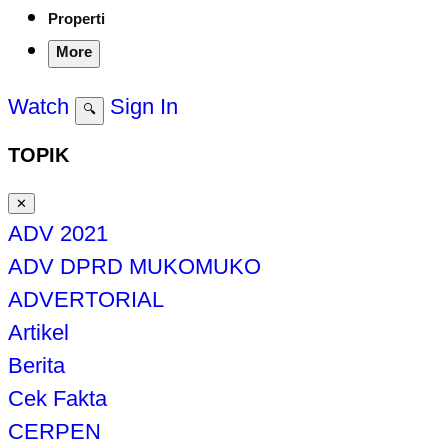
Properti
More
Watch
Sign In
🔍
TOPIK
✕
ADV 2021
ADV DPRD MUKOMUKO
ADVERTORIAL
Artikel
Berita
Cek Fakta
CERPEN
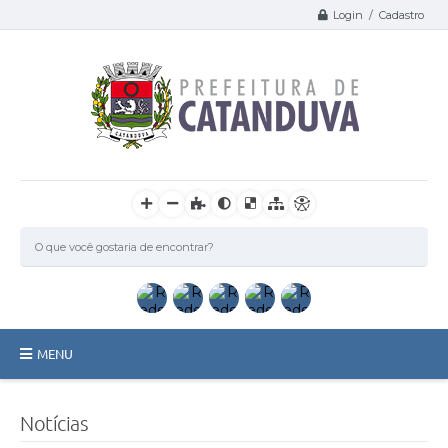
Login / Cadastro
MENU
Catanduva
Notícias
Secretarias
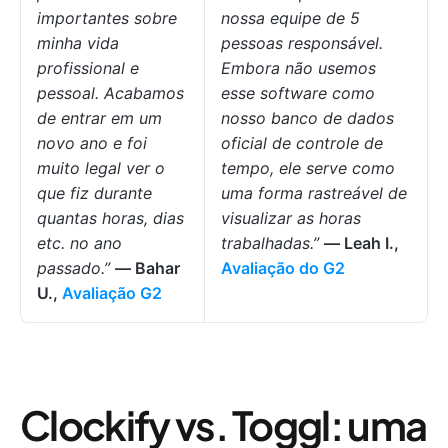
importantes sobre
nossa equipe de 5
minha vida
pessoas responsável.
profissional e
Embora não usemos
pessoal. Acabamos
esse software como
de entrar em um
nosso banco de dados
novo ano e foi
oficial de controle de
muito legal ver o
tempo, ele serve como
que fiz durante
uma forma rastreável de
quantas horas, dias
visualizar as horas
etc. no ano
trabalhadas.”
— Leah I.,
passado.”
— Bahar
Avaliação do G2
U.,
Avaliação G2
Clockify vs. Toggl: uma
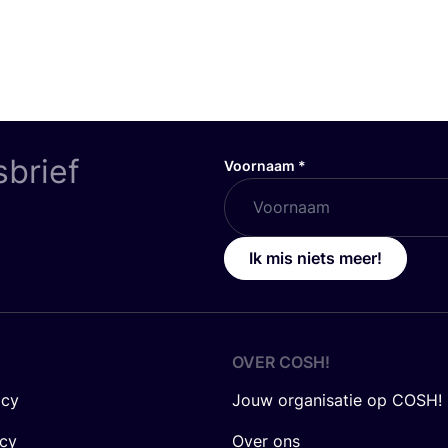
sbrief
Voornaam
*
Ik mis niets meer!
OVER
COSH
!
icy
Jouw organisatie op COSH!
icy
Over ons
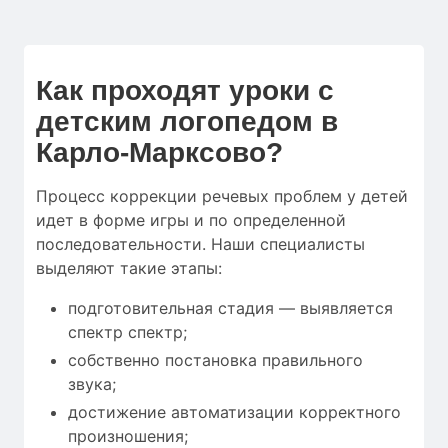
Как проходят уроки с
детским логопедом в
Карло-Марксово?
Процесс коррекции речевых проблем у детей
идет в форме игры и по определенной
последовательности. Наши специалисты
выделяют такие этапы:
подготовительная стадия — выявляется
спектр спектр;
собственно постановка правильного
звука;
достижение автоматизации корректного
произношения;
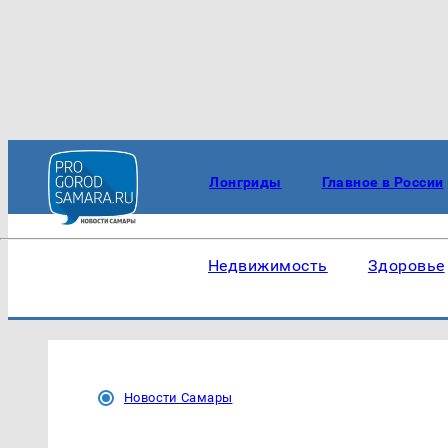
Лонгриды
Главное в России
Недвижимость
Здоровье
Новости Самары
* * * * *
» **Problem to work on**
Above are the records. Copy only the lines from the one with "de entrar em um" through the one with "Ik mis niets meer!", exactly, with no pictures.

» **Response**
de entrar em um
nosso banco de dados
novo ano e foi
oficial de controle de
muito legal ver o
tempo, ele serve como
que fiz durante
uma forma rastreável de
quantas horas, dias
visualizar as horas
etc. no ano
trabalhadas.”
— Leah I.,
passado.”
— Bahar
Avaliação do G2
U.,
Avaliação G2
Clockify vs. Toggl: uma
sbrief
Voornaam
*
Ik mis niets meer!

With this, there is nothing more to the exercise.